» Work to complete
All that is wanted is the exact text of the lines below from the one with "Manicure- is an" through the one with "confronted by a locked door, turns over", inclusive, minus any pictures.

» Dataset records
==============================
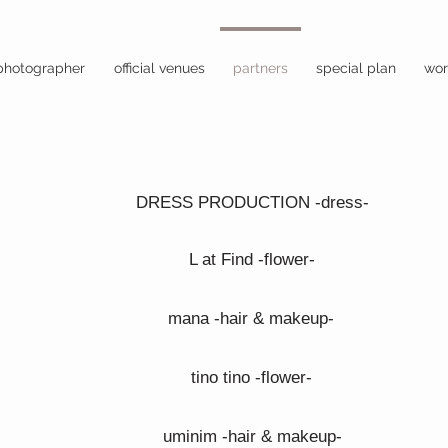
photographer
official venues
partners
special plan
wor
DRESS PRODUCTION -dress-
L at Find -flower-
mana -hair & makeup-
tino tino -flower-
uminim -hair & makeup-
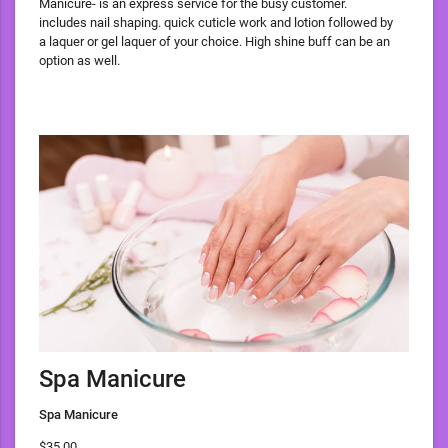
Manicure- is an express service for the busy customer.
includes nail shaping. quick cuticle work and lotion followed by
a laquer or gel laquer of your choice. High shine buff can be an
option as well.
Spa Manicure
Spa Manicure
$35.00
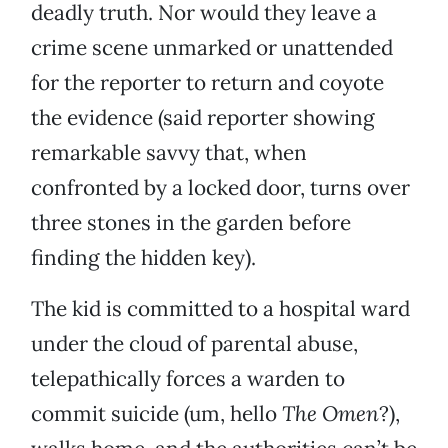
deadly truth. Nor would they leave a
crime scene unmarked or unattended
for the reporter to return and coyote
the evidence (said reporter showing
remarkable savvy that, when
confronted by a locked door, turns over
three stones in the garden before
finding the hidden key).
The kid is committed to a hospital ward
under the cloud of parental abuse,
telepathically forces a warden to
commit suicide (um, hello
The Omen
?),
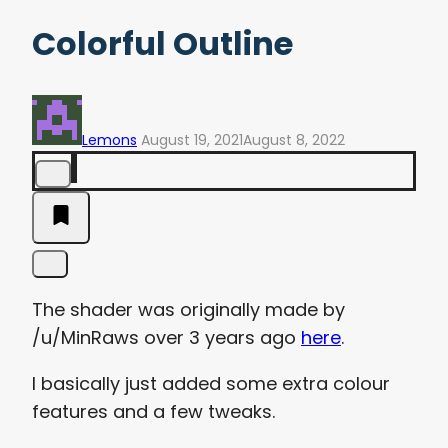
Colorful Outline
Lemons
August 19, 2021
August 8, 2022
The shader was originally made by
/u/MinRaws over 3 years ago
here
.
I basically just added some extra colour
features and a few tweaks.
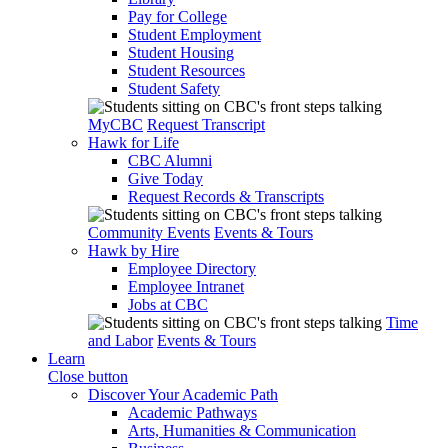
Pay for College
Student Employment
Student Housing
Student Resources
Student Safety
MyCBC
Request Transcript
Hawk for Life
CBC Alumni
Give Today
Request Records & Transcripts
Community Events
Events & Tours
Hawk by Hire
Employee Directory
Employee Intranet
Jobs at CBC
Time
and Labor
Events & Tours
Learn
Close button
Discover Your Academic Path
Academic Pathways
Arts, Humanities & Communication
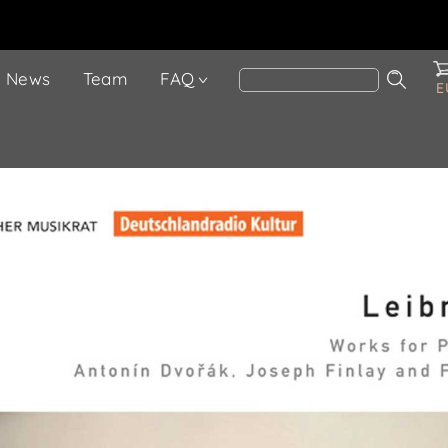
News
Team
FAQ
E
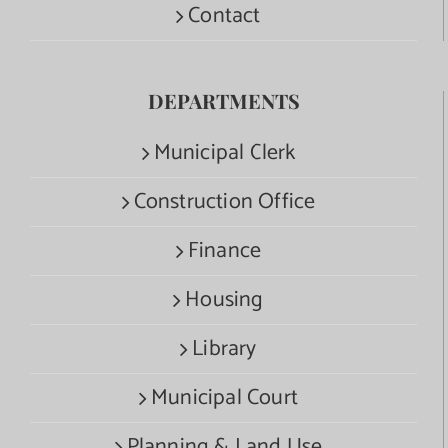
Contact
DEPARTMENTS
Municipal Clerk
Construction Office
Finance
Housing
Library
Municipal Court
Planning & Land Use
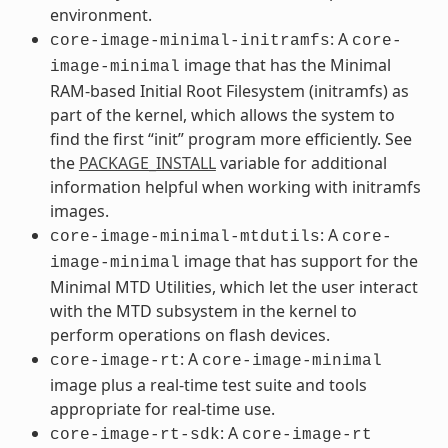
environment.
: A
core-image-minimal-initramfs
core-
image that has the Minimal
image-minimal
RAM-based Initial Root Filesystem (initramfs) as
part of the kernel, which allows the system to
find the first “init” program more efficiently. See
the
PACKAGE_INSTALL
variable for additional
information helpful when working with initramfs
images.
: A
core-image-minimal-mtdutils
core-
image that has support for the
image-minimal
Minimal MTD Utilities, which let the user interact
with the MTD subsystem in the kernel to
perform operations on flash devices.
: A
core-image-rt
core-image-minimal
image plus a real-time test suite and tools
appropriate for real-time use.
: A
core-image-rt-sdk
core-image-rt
==============================
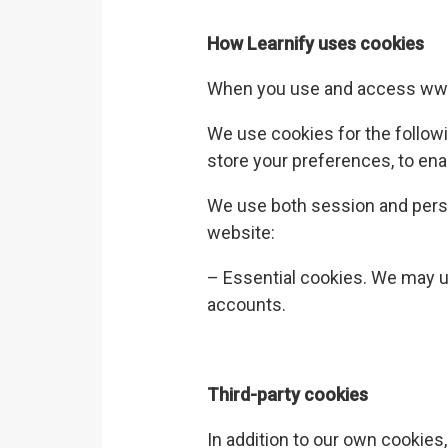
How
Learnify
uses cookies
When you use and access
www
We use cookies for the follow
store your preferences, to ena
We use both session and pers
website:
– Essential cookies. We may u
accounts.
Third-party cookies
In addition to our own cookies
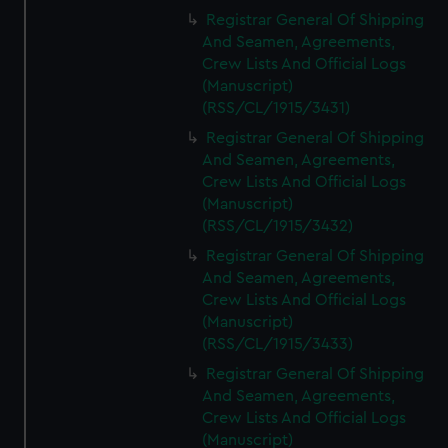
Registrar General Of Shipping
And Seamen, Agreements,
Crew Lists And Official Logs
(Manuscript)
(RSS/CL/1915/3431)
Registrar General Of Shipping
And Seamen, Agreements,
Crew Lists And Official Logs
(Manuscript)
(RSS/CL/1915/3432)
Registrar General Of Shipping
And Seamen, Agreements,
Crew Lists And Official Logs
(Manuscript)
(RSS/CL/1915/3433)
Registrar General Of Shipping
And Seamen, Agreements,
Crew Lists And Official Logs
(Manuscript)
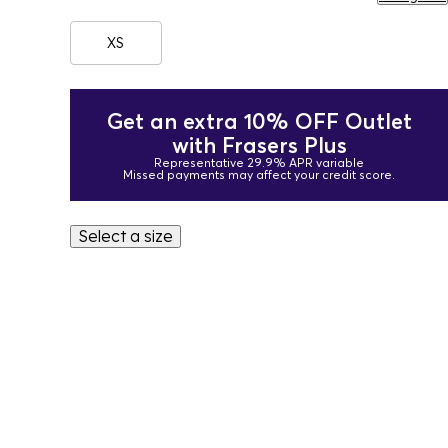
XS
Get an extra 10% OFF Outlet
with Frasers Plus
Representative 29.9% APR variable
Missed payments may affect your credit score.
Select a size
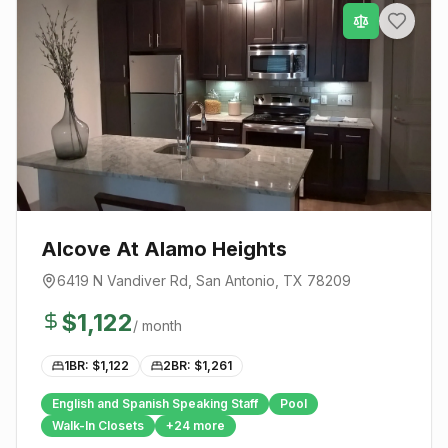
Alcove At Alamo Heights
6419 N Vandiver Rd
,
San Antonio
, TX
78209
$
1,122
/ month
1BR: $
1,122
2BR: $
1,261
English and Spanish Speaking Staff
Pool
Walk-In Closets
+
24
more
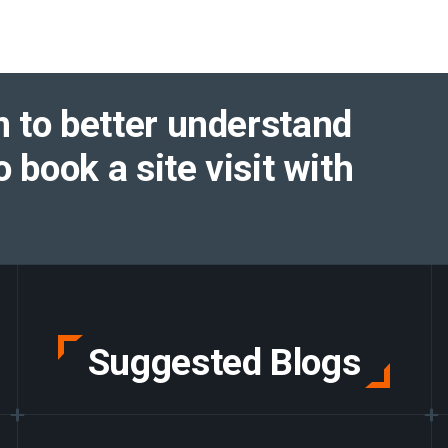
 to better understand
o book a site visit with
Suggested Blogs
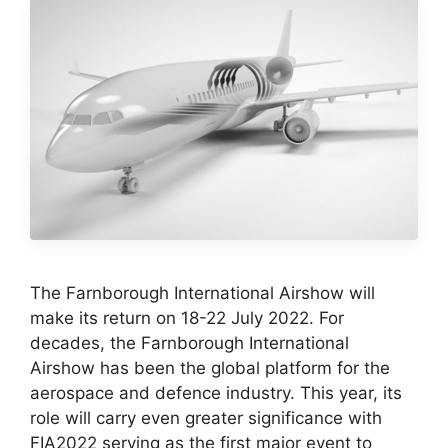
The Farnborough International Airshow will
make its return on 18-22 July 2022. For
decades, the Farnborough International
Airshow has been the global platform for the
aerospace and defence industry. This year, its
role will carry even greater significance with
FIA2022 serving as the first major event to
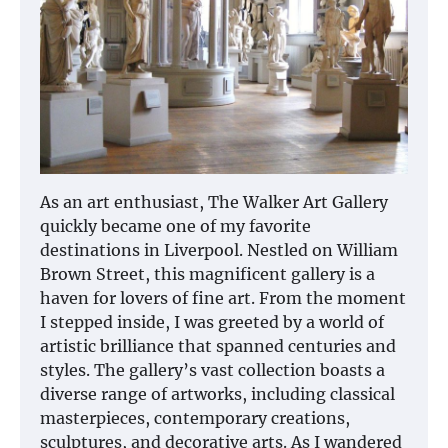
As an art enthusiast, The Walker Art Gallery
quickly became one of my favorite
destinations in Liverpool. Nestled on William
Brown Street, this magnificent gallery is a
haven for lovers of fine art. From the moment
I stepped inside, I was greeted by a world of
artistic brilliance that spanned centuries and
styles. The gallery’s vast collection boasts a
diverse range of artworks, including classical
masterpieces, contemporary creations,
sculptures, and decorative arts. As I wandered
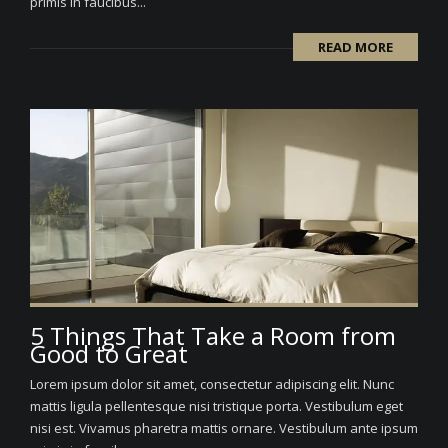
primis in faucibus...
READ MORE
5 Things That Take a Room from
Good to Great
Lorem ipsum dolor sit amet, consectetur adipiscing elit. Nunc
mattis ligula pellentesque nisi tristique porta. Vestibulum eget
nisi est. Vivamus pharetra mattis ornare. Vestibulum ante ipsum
==============================
» Result for this exercise
Manicure- is an express service for the busy customer.
includes nail shaping. quick cuticle work and lotion followed by
a laquer or gel laquer of your choice. High shine buff can be an
option as well.
Spa Manicure
Spa Manicure
$35.00
deadly truth. Nor would they leave a
crime scene unmarked or unattended
for the reporter to return and coyote
the evidence (said reporter showing
remarkable savvy that, when
confronted by a locked door, turns over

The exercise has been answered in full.